What needs to be done:
Could you copy every line from the material below in which "Convivencia" appears?

Given records:
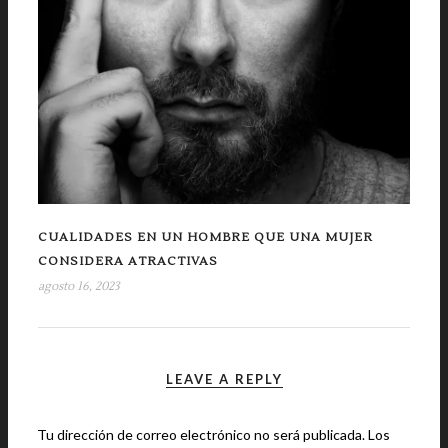
CUALIDADES EN UN HOMBRE QUE UNA MUJER
CONSIDERA ATRACTIVAS
agosto 16, 2023
LEAVE A REPLY
Tu dirección de correo electrónico no será publicada.
Los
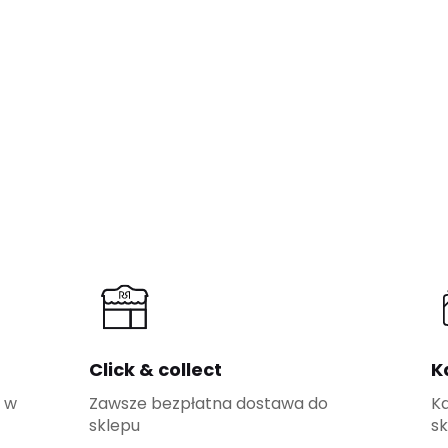
Click & collect
K
e w
Zawsze bezpłatna dostawa do
K
sklepu
sk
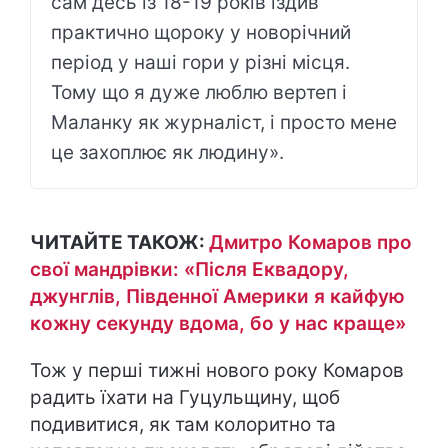
сам десь із 18-19 років їздив
практично щороку у новорічний
період у наші гори у різні місця.
Тому що я дуже люблю вертеп і
Маланку як журналіст, і просто мене
це захоплює як людину».
ЧИТАЙТЕ ТАКОЖ:
Дмитро Комаров про
свої мандрівки: «Після Еквадору,
джунглів, Південної Америки я кайфую
кожну секунду вдома, бо у нас краще»
Тож у перші тижні нового року Комаров
радить їхати на Гуцульщину, щоб
подивитися, як там колоритно та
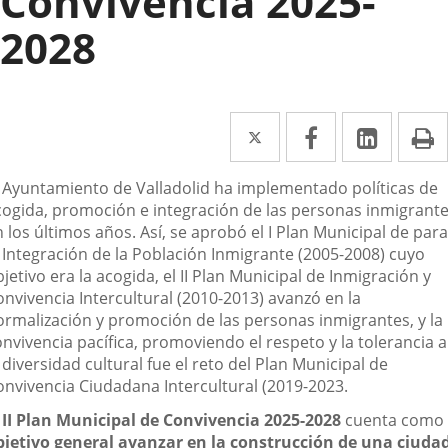
Convivencia 2025-
2028
Twitter
Enlace
Facebook
Enlace
Linked
Enlace
P
a
a
a
escripción
l Ayuntamiento de Valladolid ha implementado políticas de
una
una
una
cogida, promoción e integración de las personas inmigrant
aplicación
aplicación
aplica
 los últimos años. Así, se aprobó el I Plan Municipal de para
a Integración de la Población Inmigrante (2005-2008) cuyo
externa.
externa.
extern
jetivo era la acogida, el II Plan Municipal de Inmigración y
onvivencia Intercultural (2010-2013) avanzó en la
ormalización y promoción de las personas inmigrantes, y la
nvivencia pacífica, promoviendo el respeto y la tolerancia a
 diversidad cultural fue el reto del Plan Municipal de
onvivencia Ciudadana Intercultural (2019-2023.
l
II Plan Municipal de Convivencia 2025-2028
cuenta como
bjetivo general avanzar en la construcción de una ciuda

Answer space:
Convivencia 2025-
II Plan Municipal de Convivencia 2025-2028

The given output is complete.